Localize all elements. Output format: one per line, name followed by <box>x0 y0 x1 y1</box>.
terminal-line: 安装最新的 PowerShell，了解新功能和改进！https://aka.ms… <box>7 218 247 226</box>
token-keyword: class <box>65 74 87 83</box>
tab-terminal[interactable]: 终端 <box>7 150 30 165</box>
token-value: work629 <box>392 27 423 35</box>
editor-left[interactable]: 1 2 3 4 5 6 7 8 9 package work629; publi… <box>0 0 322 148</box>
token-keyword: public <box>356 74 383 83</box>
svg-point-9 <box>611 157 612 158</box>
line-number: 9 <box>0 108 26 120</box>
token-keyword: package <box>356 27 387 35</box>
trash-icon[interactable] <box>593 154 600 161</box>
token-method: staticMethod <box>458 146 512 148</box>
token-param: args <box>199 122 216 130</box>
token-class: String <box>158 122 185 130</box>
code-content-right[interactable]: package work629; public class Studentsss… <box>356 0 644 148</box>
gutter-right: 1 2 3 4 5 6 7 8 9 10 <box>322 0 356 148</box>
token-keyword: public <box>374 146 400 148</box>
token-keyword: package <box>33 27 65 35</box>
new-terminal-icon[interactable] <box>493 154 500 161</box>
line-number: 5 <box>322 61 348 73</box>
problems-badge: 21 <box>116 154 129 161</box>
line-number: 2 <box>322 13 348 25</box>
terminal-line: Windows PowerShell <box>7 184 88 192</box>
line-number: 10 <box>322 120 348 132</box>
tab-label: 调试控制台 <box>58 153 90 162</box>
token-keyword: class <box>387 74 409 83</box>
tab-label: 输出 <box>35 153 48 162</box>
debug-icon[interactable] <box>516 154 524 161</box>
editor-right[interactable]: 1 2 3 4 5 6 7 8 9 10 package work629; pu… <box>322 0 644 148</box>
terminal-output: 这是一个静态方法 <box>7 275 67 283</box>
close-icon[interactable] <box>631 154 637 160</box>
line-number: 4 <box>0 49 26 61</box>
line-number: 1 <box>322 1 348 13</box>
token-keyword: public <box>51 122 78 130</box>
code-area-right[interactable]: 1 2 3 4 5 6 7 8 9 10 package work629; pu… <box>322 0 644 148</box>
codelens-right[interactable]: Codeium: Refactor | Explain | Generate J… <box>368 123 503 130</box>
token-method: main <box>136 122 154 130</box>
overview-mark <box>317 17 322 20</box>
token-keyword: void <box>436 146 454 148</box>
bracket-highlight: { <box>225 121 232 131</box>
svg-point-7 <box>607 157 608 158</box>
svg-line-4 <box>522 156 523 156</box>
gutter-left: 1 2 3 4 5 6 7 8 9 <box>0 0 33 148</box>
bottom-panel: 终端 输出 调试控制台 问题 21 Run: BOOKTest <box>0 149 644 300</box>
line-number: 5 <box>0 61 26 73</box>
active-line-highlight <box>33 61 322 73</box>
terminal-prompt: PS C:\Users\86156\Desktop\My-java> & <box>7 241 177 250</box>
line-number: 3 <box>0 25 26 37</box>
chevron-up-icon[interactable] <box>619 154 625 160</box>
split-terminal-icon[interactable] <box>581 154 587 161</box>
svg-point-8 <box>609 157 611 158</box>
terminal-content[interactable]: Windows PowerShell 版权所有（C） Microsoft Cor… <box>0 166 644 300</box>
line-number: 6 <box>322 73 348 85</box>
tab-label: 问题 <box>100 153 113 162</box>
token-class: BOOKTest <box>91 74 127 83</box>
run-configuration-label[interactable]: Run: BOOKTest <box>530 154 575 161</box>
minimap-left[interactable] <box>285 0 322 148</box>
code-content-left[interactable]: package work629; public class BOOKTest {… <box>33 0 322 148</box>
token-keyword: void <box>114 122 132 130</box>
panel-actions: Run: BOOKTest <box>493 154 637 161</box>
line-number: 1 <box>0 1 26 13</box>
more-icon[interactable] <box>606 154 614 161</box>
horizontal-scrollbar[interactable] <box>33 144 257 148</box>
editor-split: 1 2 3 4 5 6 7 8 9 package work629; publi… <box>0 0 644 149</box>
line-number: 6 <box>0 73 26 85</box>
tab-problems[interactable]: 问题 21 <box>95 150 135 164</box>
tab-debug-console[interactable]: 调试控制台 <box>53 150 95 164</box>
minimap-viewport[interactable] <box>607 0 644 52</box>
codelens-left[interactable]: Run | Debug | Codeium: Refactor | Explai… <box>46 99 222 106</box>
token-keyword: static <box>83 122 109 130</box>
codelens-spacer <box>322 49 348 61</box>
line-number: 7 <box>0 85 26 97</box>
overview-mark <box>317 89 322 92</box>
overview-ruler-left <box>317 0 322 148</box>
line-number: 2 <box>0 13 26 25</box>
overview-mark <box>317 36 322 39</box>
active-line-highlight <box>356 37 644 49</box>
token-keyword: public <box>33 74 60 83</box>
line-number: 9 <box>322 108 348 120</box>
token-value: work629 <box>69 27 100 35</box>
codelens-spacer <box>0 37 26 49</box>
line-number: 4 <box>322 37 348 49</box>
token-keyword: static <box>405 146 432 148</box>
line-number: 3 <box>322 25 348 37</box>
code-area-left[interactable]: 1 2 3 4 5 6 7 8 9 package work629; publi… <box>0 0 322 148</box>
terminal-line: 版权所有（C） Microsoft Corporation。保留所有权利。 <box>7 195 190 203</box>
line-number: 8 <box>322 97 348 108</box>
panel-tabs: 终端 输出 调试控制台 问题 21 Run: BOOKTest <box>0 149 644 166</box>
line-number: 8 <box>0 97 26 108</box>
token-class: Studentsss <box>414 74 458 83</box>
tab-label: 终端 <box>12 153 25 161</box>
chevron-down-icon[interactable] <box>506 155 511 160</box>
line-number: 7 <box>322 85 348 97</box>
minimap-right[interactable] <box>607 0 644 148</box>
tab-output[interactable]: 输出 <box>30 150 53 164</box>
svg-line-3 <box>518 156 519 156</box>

| Task to carry out |
Only lines that hold the string "Codeium" belong in the answer, so copy every one of them from the records.

| Your solution |
codelens-right[interactable]: Codeium: Refactor | Explain | Generate J… <box>368 123 503 130</box>
codelens-left[interactable]: Run | Debug | Codeium: Refactor | Explai… <box>46 99 222 106</box>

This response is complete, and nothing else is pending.